Copy each line of the listing below exactly.
-------- TASK INPUT --------
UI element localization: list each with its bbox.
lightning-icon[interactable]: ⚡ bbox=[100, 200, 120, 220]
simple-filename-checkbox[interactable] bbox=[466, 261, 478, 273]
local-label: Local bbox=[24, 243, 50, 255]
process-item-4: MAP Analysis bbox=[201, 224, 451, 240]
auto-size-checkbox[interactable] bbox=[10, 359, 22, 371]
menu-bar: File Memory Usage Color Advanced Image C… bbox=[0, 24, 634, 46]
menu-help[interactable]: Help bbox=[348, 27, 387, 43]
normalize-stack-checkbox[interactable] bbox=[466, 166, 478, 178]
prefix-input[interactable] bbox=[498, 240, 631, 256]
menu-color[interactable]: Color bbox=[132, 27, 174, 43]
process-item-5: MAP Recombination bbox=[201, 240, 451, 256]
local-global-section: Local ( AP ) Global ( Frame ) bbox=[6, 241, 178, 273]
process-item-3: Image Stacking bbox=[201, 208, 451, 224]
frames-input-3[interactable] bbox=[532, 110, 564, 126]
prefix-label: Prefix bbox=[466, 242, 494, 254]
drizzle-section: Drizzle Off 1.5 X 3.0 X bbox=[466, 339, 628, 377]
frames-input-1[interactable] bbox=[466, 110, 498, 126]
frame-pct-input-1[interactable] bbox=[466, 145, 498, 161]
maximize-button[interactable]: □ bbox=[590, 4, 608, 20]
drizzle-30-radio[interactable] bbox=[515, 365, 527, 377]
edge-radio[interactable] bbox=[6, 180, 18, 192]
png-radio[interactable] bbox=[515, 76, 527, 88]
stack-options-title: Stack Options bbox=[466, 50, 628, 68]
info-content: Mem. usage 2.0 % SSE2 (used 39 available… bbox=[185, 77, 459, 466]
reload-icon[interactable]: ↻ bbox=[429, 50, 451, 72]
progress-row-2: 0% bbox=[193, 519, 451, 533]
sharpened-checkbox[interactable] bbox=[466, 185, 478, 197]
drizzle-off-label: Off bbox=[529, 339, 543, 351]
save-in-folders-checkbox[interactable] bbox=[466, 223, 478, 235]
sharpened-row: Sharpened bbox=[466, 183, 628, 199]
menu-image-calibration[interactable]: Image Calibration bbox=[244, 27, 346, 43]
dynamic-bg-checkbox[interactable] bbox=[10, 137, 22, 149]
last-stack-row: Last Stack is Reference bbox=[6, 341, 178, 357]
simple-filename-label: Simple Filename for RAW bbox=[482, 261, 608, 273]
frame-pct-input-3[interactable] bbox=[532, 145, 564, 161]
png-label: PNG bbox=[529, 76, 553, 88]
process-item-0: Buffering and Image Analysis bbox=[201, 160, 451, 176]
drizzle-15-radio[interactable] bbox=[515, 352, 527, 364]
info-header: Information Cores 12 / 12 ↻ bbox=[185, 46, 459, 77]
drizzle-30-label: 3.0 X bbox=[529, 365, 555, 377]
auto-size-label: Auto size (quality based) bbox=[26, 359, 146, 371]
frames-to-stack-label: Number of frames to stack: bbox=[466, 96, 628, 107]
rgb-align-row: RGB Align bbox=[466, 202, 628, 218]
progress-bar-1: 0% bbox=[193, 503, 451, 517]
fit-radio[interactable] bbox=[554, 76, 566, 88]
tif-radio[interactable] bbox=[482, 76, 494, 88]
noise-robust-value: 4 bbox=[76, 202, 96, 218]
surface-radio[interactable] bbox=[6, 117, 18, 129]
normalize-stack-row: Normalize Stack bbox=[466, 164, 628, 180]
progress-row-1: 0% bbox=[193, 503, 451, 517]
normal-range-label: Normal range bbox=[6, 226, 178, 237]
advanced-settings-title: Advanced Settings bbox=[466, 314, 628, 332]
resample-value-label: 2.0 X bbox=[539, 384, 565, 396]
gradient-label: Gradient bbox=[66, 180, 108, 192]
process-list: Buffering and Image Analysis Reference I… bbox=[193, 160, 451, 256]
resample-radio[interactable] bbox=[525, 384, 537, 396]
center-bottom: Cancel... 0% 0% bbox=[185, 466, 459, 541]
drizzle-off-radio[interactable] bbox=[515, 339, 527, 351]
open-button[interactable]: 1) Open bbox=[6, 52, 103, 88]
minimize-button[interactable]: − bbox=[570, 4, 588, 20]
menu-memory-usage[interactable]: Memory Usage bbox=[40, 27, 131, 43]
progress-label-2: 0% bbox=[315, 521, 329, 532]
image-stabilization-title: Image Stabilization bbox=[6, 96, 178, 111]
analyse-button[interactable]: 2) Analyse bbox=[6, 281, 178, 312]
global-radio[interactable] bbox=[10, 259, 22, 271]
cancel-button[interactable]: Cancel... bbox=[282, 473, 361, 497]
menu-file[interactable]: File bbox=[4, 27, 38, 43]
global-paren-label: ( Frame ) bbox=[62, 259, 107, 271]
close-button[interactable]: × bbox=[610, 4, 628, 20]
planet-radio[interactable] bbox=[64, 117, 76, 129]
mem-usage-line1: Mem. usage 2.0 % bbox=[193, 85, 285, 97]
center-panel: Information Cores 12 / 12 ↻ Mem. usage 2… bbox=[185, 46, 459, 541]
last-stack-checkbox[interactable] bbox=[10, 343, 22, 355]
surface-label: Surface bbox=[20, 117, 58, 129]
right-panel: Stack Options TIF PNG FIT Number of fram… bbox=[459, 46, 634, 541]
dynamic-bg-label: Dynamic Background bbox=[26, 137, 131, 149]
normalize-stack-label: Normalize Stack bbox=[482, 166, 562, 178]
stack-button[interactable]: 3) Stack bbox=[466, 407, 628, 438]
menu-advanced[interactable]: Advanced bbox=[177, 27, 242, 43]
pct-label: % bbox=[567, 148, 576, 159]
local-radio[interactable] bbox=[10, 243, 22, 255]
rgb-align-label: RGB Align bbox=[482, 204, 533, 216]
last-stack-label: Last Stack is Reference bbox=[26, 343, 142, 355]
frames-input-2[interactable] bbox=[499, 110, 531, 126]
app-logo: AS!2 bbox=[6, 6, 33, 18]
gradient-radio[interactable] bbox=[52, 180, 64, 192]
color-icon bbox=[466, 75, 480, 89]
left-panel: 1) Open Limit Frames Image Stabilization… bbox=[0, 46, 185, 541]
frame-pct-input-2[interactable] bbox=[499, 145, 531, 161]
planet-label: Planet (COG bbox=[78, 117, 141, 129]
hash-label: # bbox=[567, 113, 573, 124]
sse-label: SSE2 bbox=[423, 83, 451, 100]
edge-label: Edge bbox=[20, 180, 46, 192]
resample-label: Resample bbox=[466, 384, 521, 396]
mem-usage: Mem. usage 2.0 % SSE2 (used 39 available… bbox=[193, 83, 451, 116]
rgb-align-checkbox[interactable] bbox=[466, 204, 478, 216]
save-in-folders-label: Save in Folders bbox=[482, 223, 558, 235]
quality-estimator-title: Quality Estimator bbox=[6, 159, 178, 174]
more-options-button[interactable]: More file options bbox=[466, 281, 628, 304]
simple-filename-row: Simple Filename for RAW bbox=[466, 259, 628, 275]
--------
--- TASK RESPONSE ---
UI element localization: list each with its bbox.
lightning-icon[interactable]: ⚡ bbox=[100, 200, 120, 220]
simple-filename-checkbox[interactable] bbox=[466, 261, 478, 273]
local-label: Local bbox=[24, 243, 50, 255]
process-item-4: MAP Analysis bbox=[201, 224, 451, 240]
auto-size-checkbox[interactable] bbox=[10, 359, 22, 371]
menu-bar: File Memory Usage Color Advanced Image C… bbox=[0, 24, 634, 46]
menu-help[interactable]: Help bbox=[348, 27, 387, 43]
normalize-stack-checkbox[interactable] bbox=[466, 166, 478, 178]
prefix-input[interactable] bbox=[498, 240, 631, 256]
menu-color[interactable]: Color bbox=[132, 27, 174, 43]
process-item-5: MAP Recombination bbox=[201, 240, 451, 256]
local-global-section: Local ( AP ) Global ( Frame ) bbox=[6, 241, 178, 273]
process-item-3: Image Stacking bbox=[201, 208, 451, 224]
frames-input-3[interactable] bbox=[532, 110, 564, 126]
prefix-label: Prefix bbox=[466, 242, 494, 254]
drizzle-section: Drizzle Off 1.5 X 3.0 X bbox=[466, 339, 628, 377]
frames-input-1[interactable] bbox=[466, 110, 498, 126]
frame-pct-input-1[interactable] bbox=[466, 145, 498, 161]
maximize-button[interactable]: □ bbox=[590, 4, 608, 20]
drizzle-30-radio[interactable] bbox=[515, 365, 527, 377]
edge-radio[interactable] bbox=[6, 180, 18, 192]
png-radio[interactable] bbox=[515, 76, 527, 88]
stack-options-title: Stack Options bbox=[466, 50, 628, 68]
info-content: Mem. usage 2.0 % SSE2 (used 39 available… bbox=[185, 77, 459, 466]
reload-icon[interactable]: ↻ bbox=[429, 50, 451, 72]
progress-row-2: 0% bbox=[193, 519, 451, 533]
sharpened-checkbox[interactable] bbox=[466, 185, 478, 197]
drizzle-off-label: Off bbox=[529, 339, 543, 351]
save-in-folders-checkbox[interactable] bbox=[466, 223, 478, 235]
sharpened-row: Sharpened bbox=[466, 183, 628, 199]
menu-image-calibration[interactable]: Image Calibration bbox=[244, 27, 346, 43]
dynamic-bg-checkbox[interactable] bbox=[10, 137, 22, 149]
last-stack-row: Last Stack is Reference bbox=[6, 341, 178, 357]
simple-filename-label: Simple Filename for RAW bbox=[482, 261, 608, 273]
frame-pct-input-3[interactable] bbox=[532, 145, 564, 161]
png-label: PNG bbox=[529, 76, 553, 88]
process-item-0: Buffering and Image Analysis bbox=[201, 160, 451, 176]
drizzle-15-radio[interactable] bbox=[515, 352, 527, 364]
info-header: Information Cores 12 / 12 ↻ bbox=[185, 46, 459, 77]
drizzle-30-label: 3.0 X bbox=[529, 365, 555, 377]
auto-size-label: Auto size (quality based) bbox=[26, 359, 146, 371]
frames-to-stack-label: Number of frames to stack: bbox=[466, 96, 628, 107]
rgb-align-row: RGB Align bbox=[466, 202, 628, 218]
progress-bar-1: 0% bbox=[193, 503, 451, 517]
fit-radio[interactable] bbox=[554, 76, 566, 88]
tif-radio[interactable] bbox=[482, 76, 494, 88]
noise-robust-value: 4 bbox=[76, 202, 96, 218]
surface-radio[interactable] bbox=[6, 117, 18, 129]
normalize-stack-row: Normalize Stack bbox=[466, 164, 628, 180]
progress-row-1: 0% bbox=[193, 503, 451, 517]
normal-range-label: Normal range bbox=[6, 226, 178, 237]
advanced-settings-title: Advanced Settings bbox=[466, 314, 628, 332]
resample-value-label: 2.0 X bbox=[539, 384, 565, 396]
gradient-label: Gradient bbox=[66, 180, 108, 192]
process-list: Buffering and Image Analysis Reference I… bbox=[193, 160, 451, 256]
resample-radio[interactable] bbox=[525, 384, 537, 396]
center-bottom: Cancel... 0% 0% bbox=[185, 466, 459, 541]
drizzle-off-radio[interactable] bbox=[515, 339, 527, 351]
open-button[interactable]: 1) Open bbox=[6, 52, 103, 88]
minimize-button[interactable]: − bbox=[570, 4, 588, 20]
menu-memory-usage[interactable]: Memory Usage bbox=[40, 27, 131, 43]
progress-label-2: 0% bbox=[315, 521, 329, 532]
image-stabilization-title: Image Stabilization bbox=[6, 96, 178, 111]
analyse-button[interactable]: 2) Analyse bbox=[6, 281, 178, 312]
global-radio[interactable] bbox=[10, 259, 22, 271]
cancel-button[interactable]: Cancel... bbox=[282, 473, 361, 497]
menu-file[interactable]: File bbox=[4, 27, 38, 43]
global-paren-label: ( Frame ) bbox=[62, 259, 107, 271]
close-button[interactable]: × bbox=[610, 4, 628, 20]
planet-radio[interactable] bbox=[64, 117, 76, 129]
mem-usage-line1: Mem. usage 2.0 % bbox=[193, 85, 285, 97]
center-panel: Information Cores 12 / 12 ↻ Mem. usage 2… bbox=[185, 46, 459, 541]
last-stack-checkbox[interactable] bbox=[10, 343, 22, 355]
surface-label: Surface bbox=[20, 117, 58, 129]
right-panel: Stack Options TIF PNG FIT Number of fram… bbox=[459, 46, 634, 541]
dynamic-bg-label: Dynamic Background bbox=[26, 137, 131, 149]
normalize-stack-label: Normalize Stack bbox=[482, 166, 562, 178]
stack-button[interactable]: 3) Stack bbox=[466, 407, 628, 438]
menu-advanced[interactable]: Advanced bbox=[177, 27, 242, 43]
pct-label: % bbox=[567, 148, 576, 159]
local-radio[interactable] bbox=[10, 243, 22, 255]
rgb-align-label: RGB Align bbox=[482, 204, 533, 216]
last-stack-label: Last Stack is Reference bbox=[26, 343, 142, 355]
frames-input-2[interactable] bbox=[499, 110, 531, 126]
app-logo: AS!2 bbox=[6, 6, 33, 18]
gradient-radio[interactable] bbox=[52, 180, 64, 192]
color-icon bbox=[466, 75, 480, 89]
left-panel: 1) Open Limit Frames Image Stabilization… bbox=[0, 46, 185, 541]
frame-pct-input-2[interactable] bbox=[499, 145, 531, 161]
planet-label: Planet (COG bbox=[78, 117, 141, 129]
hash-label: # bbox=[567, 113, 573, 124]
sse-label: SSE2 bbox=[423, 83, 451, 100]
edge-label: Edge bbox=[20, 180, 46, 192]
resample-label: Resample bbox=[466, 384, 521, 396]
mem-usage: Mem. usage 2.0 % SSE2 (used 39 available… bbox=[193, 83, 451, 116]
rgb-align-checkbox[interactable] bbox=[466, 204, 478, 216]
save-in-folders-label: Save in Folders bbox=[482, 223, 558, 235]
quality-estimator-title: Quality Estimator bbox=[6, 159, 178, 174]
more-options-button[interactable]: More file options bbox=[466, 281, 628, 304]
simple-filename-row: Simple Filename for RAW bbox=[466, 259, 628, 275]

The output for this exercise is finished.